Things I learned today: An ANECDOTARD is a teller of foolish or pointless anecdotes. The term ‘anecdotage’ dates back to the early 19th century. ‘Anecdotard’ itself appears shortly after that. For some, it refers only to old people doing this, but more often in recent times it can be applied to tedious/failed raconteurs of any age.
I discovered all that when the term came to my mind while reading a post complaining about people supplying anecdotes instead of data to prove points. For a brief moment I thought I was an original coiner of that term, but googling proved me wrong, having missed that mark by 200 years. Oh well, the term still only had 700 or so google hits.
Anyway, a search of the SDMB showed no previous use of the term and now I am vowing to use it regularly here and elsewhere.
I dunno. I’d expect someone to claim anecdotard somehow maligned the intellectually disabled, due to its similarity to retard.
I don’t know that I’ve ever heard anyone other than me say the words sanguine and behoove, both of which are pleasant to utter and express fine, relatively frequently applicable concepts.
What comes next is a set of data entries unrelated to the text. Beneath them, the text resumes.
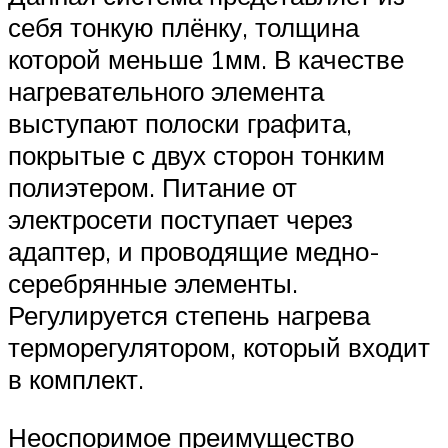
себя тонкую плёнку, толщина
которой меньше 1мм. В качестве
нагревательного элемента
выступают полоски графита,
покрытые с двух сторон тонким
полиэтером. Питание от
электросети поступает через
адаптер, и проводящие медно-
серебрянные элементы.
Регулируется степень нагрева
терморегулятором, который входит
в комплект.
Неоспоримое преимущество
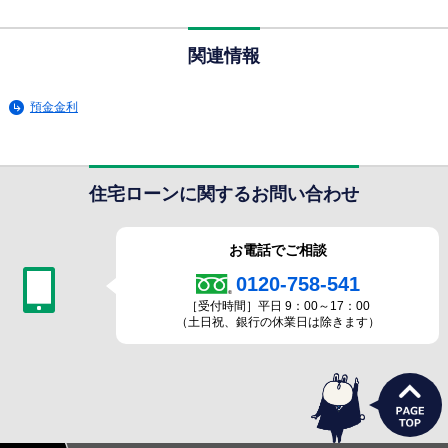
関連情報
預金金利
住宅ローンに関するお問い合わせ
お電話でご相談
0120-758-541
［受付時間］平日 9：00～17：00
（土日祝、銀行の休業日は除きます）
うさぎ支店長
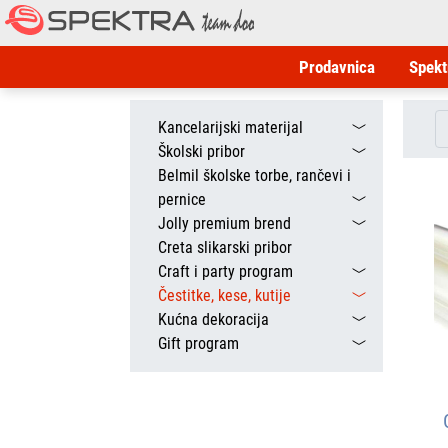
Prodavnica
Spekt
Kancelarijski materijal
Školski pribor
Belmil školske torbe, rančevi i
pernice
Jolly premium brend
Creta slikarski pribor
Craft i party program
Čestitke, kese, kutije
Kućna dekoracija
Gift program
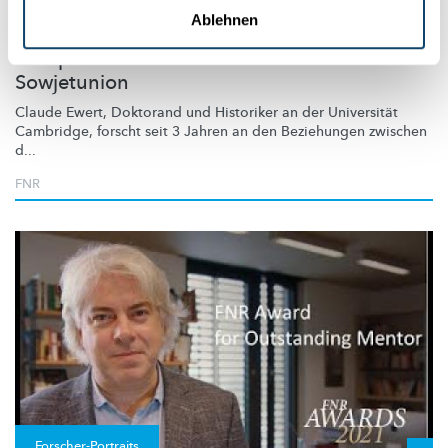
SPOTLIGHT ON YOUNG RESEARCHERS
Ablehnen
Die historischen Beziehungen zwischen der
Europäischen Gemeinschaft und der
Sowjetunion
Claude Ewert, Doktorand und Historiker an der Universität
Cambridge, forscht seit 3 Jahren an den Beziehungen zwischen
d...
FNR
Forscher-Portraits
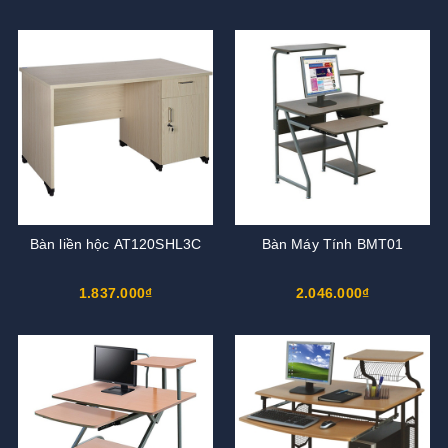
Bàn liền hộc AT120SHL3C
Bàn Máy Tính BMT01
1.837.000₫
2.046.000₫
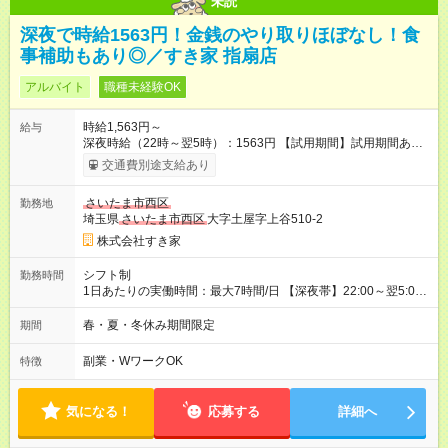
未読
深夜で時給1563円！金銭のやり取りほぼなし！食
事補助もあり◎／すき家 指扇店
アルバイト
職種未経験OK
時給1,563円～
給与
深夜時給（22時～翌5時）：1563円 【試用期間】試用期間あり
試用期間の長さ：1ヶ月 雇用形態、給与は本採用時と同じです。
交通費別途支給あり
試用期間の実態は30日（※条件変更なし）ですが、切り上げで
一ヶ月とさせていただきます。 研修制度あり：15時間(研修中も
さいたま市西区
勤務地
同時給）
埼玉県
さいたま市西区
大字土屋字上谷510-2
株式会社すき家
シフト制
勤務時間
1日あたりの実働時間：最大7時間/日 【深夜帯】22:00～翌5:00
週2日～・1日2h～OK◎ ※22:00から翌5:00までは18歳以上の方
のみ勤務可能です（18歳未満の深夜業務禁止のため） ★深夜で
春・夏・冬休み期間限定
期間
も安心して働けます★ すき家では、ワンオペを禁止していま
す。 必ず、2名以上での勤務を行いますので、安心して働けま
副業・WワークOK
特徴
す。
気になる！
応募する
詳細へ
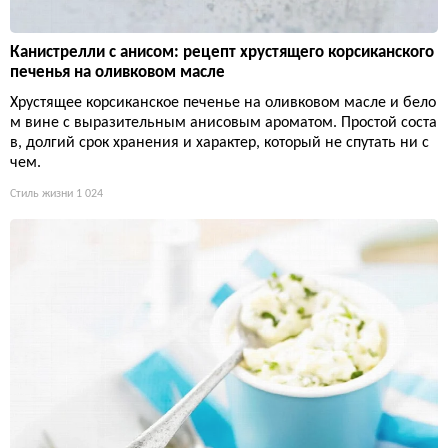
Канистрелли с анисом: рецепт хрустящего корсиканского
печенья на оливковом масле
Хрустящее корсиканское печенье на оливковом масле и бело
м вине с выразительным анисовым ароматом. Простой соста
в, долгий срок хранения и характер, который не спутать ни с
чем.
Стиль жизни
1 024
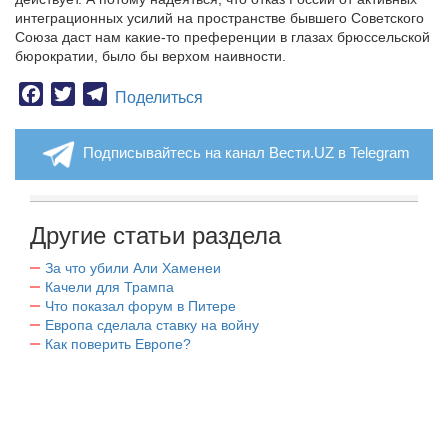
интеграционных усилий на пространстве бывшего Советского
Союза даст нам какие-то преференции в глазах брюссельской
бюрократии, было бы верхом наивности.
Facebook
Twitter
Telegram
Поделиться
Подписывайтесь на канал Вести.UZ в Telegram
Другие статьи раздела
За что убили Али Хаменеи
Качели для Трампа
Что показал форум в Питере
Европа сделала ставку на войну
Как поверить Европе?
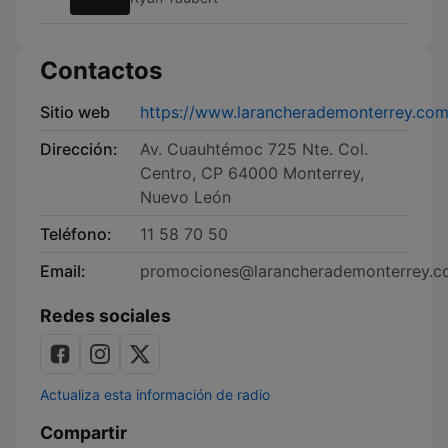
Contactos
Sitio web
https://www.larancherademonterrey.co
Dirección:
Av. Cuauhtémoc 725 Nte. Col.
Centro, CP 64000 Monterrey,
Nuevo León
Teléfono:
11 58 70 50
Email:
promociones@larancherademonterrey.
Redes sociales
Actualiza esta información de radio
Compartir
It behooves me to sanguinely reply that I’ve used both words with some frequency over my lifetime. As in repeating the Motto of the National Uvula Society to a patient: “It’ll behoove ya to care for your uvula!” and my own observation regarding a patient in the ER once time: “I am sanguine I can keep him from exsanguinating”.
I like corpulent. I like skulduggery and skulduggerous. And recently someone posted the word higgledy-piggledy in a thread here, and that one caught my eye; great word!
The parents of a childhood friend of mine introduced me to this word, saying something like, “It would behoove you to take a jacket.” I’d only heard them say it and made an ass of myself telling people “It would be hoo of you to [this or that].”